Plusieurs partis politiques appellent le président Jovenel Moïse à privilégier une approche méthodique et à assurer un réel suivi des rencontres avec les secteurs concernés pour parvenir à l’organisation aux États généraux sectoriels dans le pays, dans des interviews accordées à l’agence en ligne AlterPresse.

Le chef de l’État manque de méthode dans sa démarche pour réaliser les États généraux sectoriels, critique le Mouvement patriotique populaire dessalinien (Mopod).

« Avant les rencontres, il faut définir une méthode avec des thèmes de référence clairs qui tiennent compte du contexte, prévoient des objectifs et activités à réaliser, en vue d’une solution aux problèmes », recommande le coordonnateur du Mopod, Jean André Victor.

De plus, un document opérationnel est nécessaire pour établir l’agenda et les modalités de prise de décisions dans les débats, avance-t-il.

Le président ne dit pas comment il va coordonner les États généraux sectoriels impliquant tous les secteurs de la vie nationale. Il évoque toutes les raisons pour lesquelles il faut dialoguer, mais ne dit pas comment il va le faire en réalité, déplore-t-il.

Jean André Victor informe n’avoir reçu pour Mopod aucune invitation, jusqu’à présent, pour participer à des rencontres relatives aux États généraux sectoriels.

De son côté, le député Abel Descollines souhaite que le président fasse « œuvre qui vaille », en assurant un réel suivi en vue de la réalisation des États généraux.

Est-ce que le chef de l’État sera capable de réunir tout le monde, vu la méfiance de certains secteurs à son encontre ?, se demande-t-il.

Il serait préférable pour le président de confier la médiation à d’autres secteurs susceptibles de rassembler toutes les forces de la société haïtienne, conseille-t-il.

Le député croit aussi qu’il est matériellement impossible pour Jovenel Moïse de travailler avec son gouvernement en vue de l’émergence économique et sociale d’Haïti d’ici 2030, compte tenu de graves problèmes qui rongent le pays.

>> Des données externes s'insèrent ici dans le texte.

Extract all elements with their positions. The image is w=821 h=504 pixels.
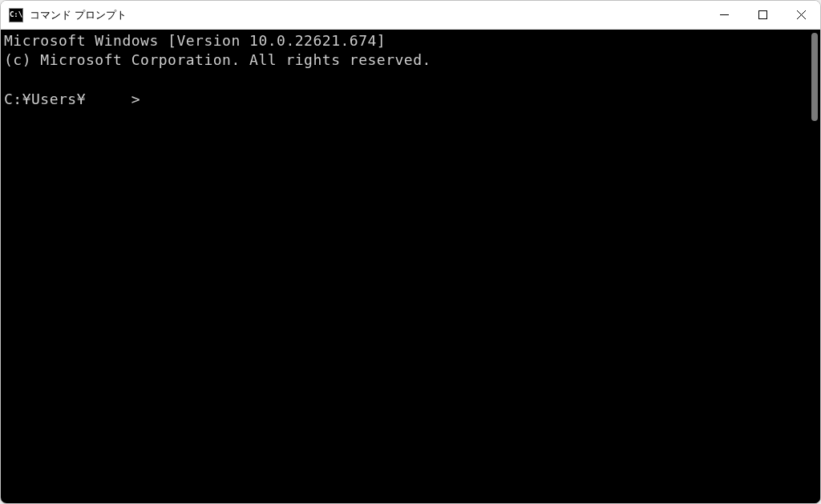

Ce souhait a été exprimé par le président, lors d’un discours prononcé, le lundi 1er janvier 2018 aux Gonaïves (Artibonite, Nord), à l’occasion du 214e anniversaire de la proclamation de l’Indépendance d’Haïti.

« Je ne vois aucun signal montrant que cela pourrait être possible d’ici 2030 », soutient Descolines, se demandant si Moïse comprend au moins la notion d’émergence.

« Il y a des problèmes d’ordre politique qui mériteraient d’abord un dialogue politique réel bien avant les États généraux sectoriels dont parle le président Moïse », souligne Edmonde Supplice Beauzile, présidente du parti Fusion des sociaux-démocrates (Fusion).

Elle estime que le président doit d’abord se pencher sur les problèmes d’harmonisation des mandats des parlementaires, d’amendement de la Constitution et de la mise en place d’un Conseil électoral permanent (Cep).

Pour sa part, le sénateur Antonio Cheramy dit attendre le président aux actes et non aux discours.